Friday, June 24, 2011

Consumption and Creation

Consumption of technology is easy. Creation is hard.

To consume, all you have to do is learn the interface, whatever it is. How difficult is the Facebook interface really? The interface to the iPhone? These and all the rest are simple. Give a reasonably intelligent person a few hours and they'll have the basics down.

The point? Our task is not to teach students to consume technology. That they will do on their own. Rather our task (at least in part) is to teach them to create those technologies, and that's hard.

We need scientists, we need programmers, we need engineers. These are the creators of our technologies, and they must have a deep grasp of the mathematical and scientific foundations of the technologies that they will create. This requires what it has always required - hard intellectual labor.

The mind must be be trained to carry through lengthy and intricate deductions. This is what it is to think. This is what it is to take a seed of any idea and bring it to fruition. You don't learn this on Facebook. You don't learn it on an iPhone. You learn this today as students always have, with a text, a teacher and time.

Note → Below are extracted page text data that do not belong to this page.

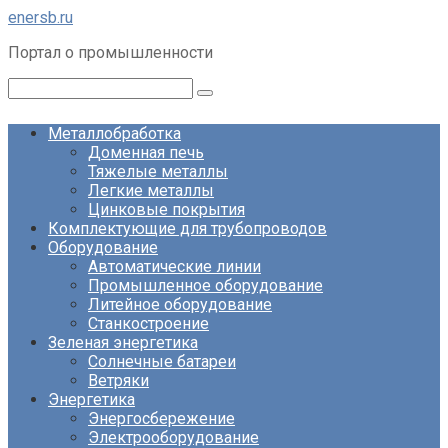
Перейти
enersb.ru
к
Портал о промышленности
контенту
Поиск:
Металлобработка
Доменная печь
Тяжелые металлы
Легкие металлы
Цинковые покрытия
Комплектующие для трубопроводов
Оборудование
Автоматические линии
Промышленное оборудование
Литейное оборудование
Станкостроение
Зеленая энергетика
Солнечные батареи
Ветряки
Энергетика
Энергосбережение
Электрооборудование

Students often have little idea of this distinction between consumption and creation. They think they know the technology, but all they really know is its surface, its interface; and that has been designed for simplicity of use. What lies below the surface is quite extraordinary complex. How will students come to understand that? How will they learn to make something of such complexity? They must know the theory behind it. They must know the science and the mathematics. The traditional course of study isn't made irrelevant by the new technologies. The traditional course of study is responsible for the creation of those technologies. So let us continue to require that students complete rigorous courses of study in science and mathematics. This is hard, I know. Students would much rather just sit back and consume. But they don't know what they need, and we teachers must not shrink from the task appointed to us.